En entrant dans le stade, les forces armées ont ouvert le feu sans discernement sur des civils non armés, ce qui, selon la Commission d’enquête internationale qui a suivi, a entraîné le meurtre de 157 personnes. Simultanément, les forces se sont livrées à des violences massives et cruelles contre les manifestants, notamment des passages à tabac, des actes de torture, des disparitions forcées et des violences sexuelles. Selon le rapport de la Commission d’enquête internationale, au moins 109 femmes ont été violées et ont subi d’autres violences sexuelles telles que l’esclavage sexuel.
Une enquête pénale nationale a été ouverte en 2010 et close en 2017. 13 personnes ont été poursuivies, parmi lesquelles 11 ont été déférées devant le tribunal pénal, dont des hauts fonctionnaires passés et présents, y compris l’ancien chef de la junte militaire.
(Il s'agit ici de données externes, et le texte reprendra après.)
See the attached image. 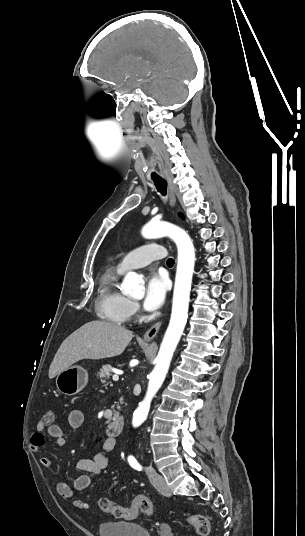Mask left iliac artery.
<instances>
[{"instance_id": "44dca946", "label": "left iliac artery", "mask_w": 305, "mask_h": 536, "mask_svg": "<svg viewBox=\"0 0 305 536\" xmlns=\"http://www.w3.org/2000/svg\"><path fill=\"white\" fill-rule=\"evenodd\" d=\"M128 462L131 465V467H133L134 469H136L138 471L142 470V466L138 463V461L135 459V457L130 456L128 458Z\"/></svg>"}]
</instances>
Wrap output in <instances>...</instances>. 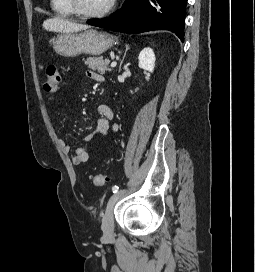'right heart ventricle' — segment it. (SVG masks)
<instances>
[{
    "instance_id": "1",
    "label": "right heart ventricle",
    "mask_w": 255,
    "mask_h": 272,
    "mask_svg": "<svg viewBox=\"0 0 255 272\" xmlns=\"http://www.w3.org/2000/svg\"><path fill=\"white\" fill-rule=\"evenodd\" d=\"M50 6L52 11L59 16H63V17L74 16V13L68 7L66 0H51Z\"/></svg>"
}]
</instances>
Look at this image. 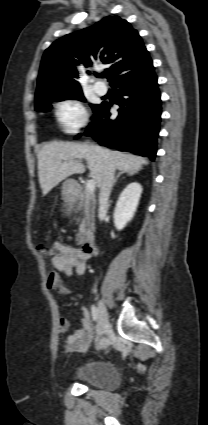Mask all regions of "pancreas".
Masks as SVG:
<instances>
[{
	"label": "pancreas",
	"mask_w": 208,
	"mask_h": 425,
	"mask_svg": "<svg viewBox=\"0 0 208 425\" xmlns=\"http://www.w3.org/2000/svg\"><path fill=\"white\" fill-rule=\"evenodd\" d=\"M84 210V218L79 225V233L77 234V244H82L84 241V235L91 231L94 224V209H95V198L94 196L85 191L81 197L80 209Z\"/></svg>",
	"instance_id": "obj_1"
}]
</instances>
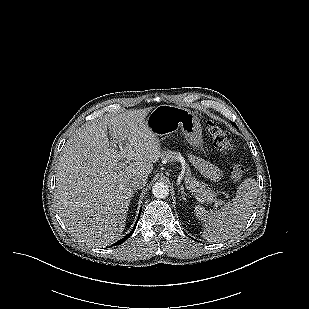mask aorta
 I'll list each match as a JSON object with an SVG mask.
<instances>
[{"mask_svg": "<svg viewBox=\"0 0 309 309\" xmlns=\"http://www.w3.org/2000/svg\"><path fill=\"white\" fill-rule=\"evenodd\" d=\"M152 193L158 199L166 198L169 194L168 185L163 182H157L152 187Z\"/></svg>", "mask_w": 309, "mask_h": 309, "instance_id": "obj_1", "label": "aorta"}]
</instances>
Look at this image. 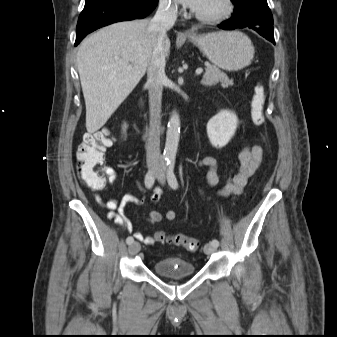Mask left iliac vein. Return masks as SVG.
Segmentation results:
<instances>
[{"instance_id": "left-iliac-vein-1", "label": "left iliac vein", "mask_w": 337, "mask_h": 337, "mask_svg": "<svg viewBox=\"0 0 337 337\" xmlns=\"http://www.w3.org/2000/svg\"><path fill=\"white\" fill-rule=\"evenodd\" d=\"M156 179L161 183V184H164L165 182V175H164V169L161 167L157 170L156 172ZM217 250V247L216 246H213L211 243H207L205 246H204V252L205 254L207 255H211L213 253H215Z\"/></svg>"}]
</instances>
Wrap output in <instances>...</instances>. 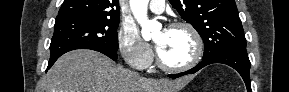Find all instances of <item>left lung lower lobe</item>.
<instances>
[{"mask_svg": "<svg viewBox=\"0 0 289 92\" xmlns=\"http://www.w3.org/2000/svg\"><path fill=\"white\" fill-rule=\"evenodd\" d=\"M213 63H222V64H226L234 68L243 78L248 92H252L251 83H250V75H249L250 61H249L247 52L225 51V52H220V53L211 55L209 57H204L202 61L194 68L186 72L168 75V77L175 79V78L187 75V74H193L199 71L201 68L209 64H213Z\"/></svg>", "mask_w": 289, "mask_h": 92, "instance_id": "1", "label": "left lung lower lobe"}]
</instances>
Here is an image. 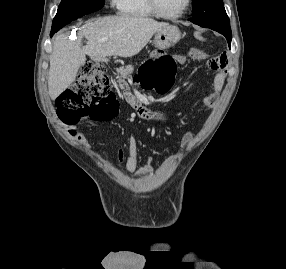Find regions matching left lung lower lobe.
Listing matches in <instances>:
<instances>
[{"instance_id": "1", "label": "left lung lower lobe", "mask_w": 286, "mask_h": 269, "mask_svg": "<svg viewBox=\"0 0 286 269\" xmlns=\"http://www.w3.org/2000/svg\"><path fill=\"white\" fill-rule=\"evenodd\" d=\"M219 33H221L222 35H224L228 41V45L230 47L231 45V39H232V33H231V30H228V29H213Z\"/></svg>"}]
</instances>
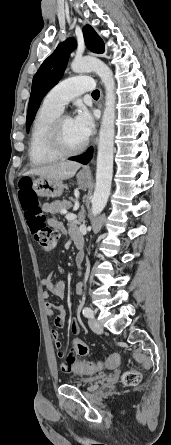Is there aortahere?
<instances>
[{
    "label": "aorta",
    "mask_w": 171,
    "mask_h": 445,
    "mask_svg": "<svg viewBox=\"0 0 171 445\" xmlns=\"http://www.w3.org/2000/svg\"><path fill=\"white\" fill-rule=\"evenodd\" d=\"M71 69L75 73L95 72L105 87V108L99 132L96 185L92 198V214L99 215L105 208L111 190L115 135V81L112 70L94 57L74 59Z\"/></svg>",
    "instance_id": "1"
}]
</instances>
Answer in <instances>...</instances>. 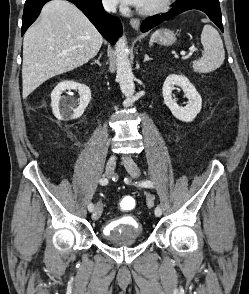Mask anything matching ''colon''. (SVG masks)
Returning a JSON list of instances; mask_svg holds the SVG:
<instances>
[{
    "label": "colon",
    "mask_w": 249,
    "mask_h": 294,
    "mask_svg": "<svg viewBox=\"0 0 249 294\" xmlns=\"http://www.w3.org/2000/svg\"><path fill=\"white\" fill-rule=\"evenodd\" d=\"M135 205V199L132 197H123L119 203V206L123 211H130L135 207Z\"/></svg>",
    "instance_id": "colon-1"
}]
</instances>
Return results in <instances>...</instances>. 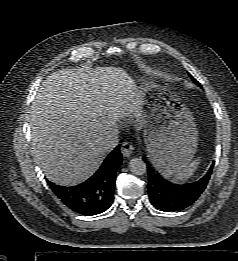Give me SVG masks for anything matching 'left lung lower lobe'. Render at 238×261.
<instances>
[{
    "instance_id": "0a47b994",
    "label": "left lung lower lobe",
    "mask_w": 238,
    "mask_h": 261,
    "mask_svg": "<svg viewBox=\"0 0 238 261\" xmlns=\"http://www.w3.org/2000/svg\"><path fill=\"white\" fill-rule=\"evenodd\" d=\"M146 161L147 157L143 156ZM214 162L206 174L198 181L190 184H175L166 180L148 164V193L150 202L163 211H181L193 204L206 188L211 177Z\"/></svg>"
}]
</instances>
Le procès n’a toujours pas été organisé à ce jour.
En application du Communiqué conjoint entre les Nations unies et la Guinée en 2011, le gouvernement guinéen s’est engagé à organiser le procès du 28 Septembre, et en conséquence l’Equipe d’Experts des Nations Unies sur l’Etat de Droit / Violences Sexuelles dans les conflits a dépêché un représentant pour soutenir la phase d’instruction. Un Comité de pilotage pluri partite a été établi pour organiser le procès et créer un fonds d’indemnisation pour les victimes mais il n’a pas été réuni depuis plusieurs mois.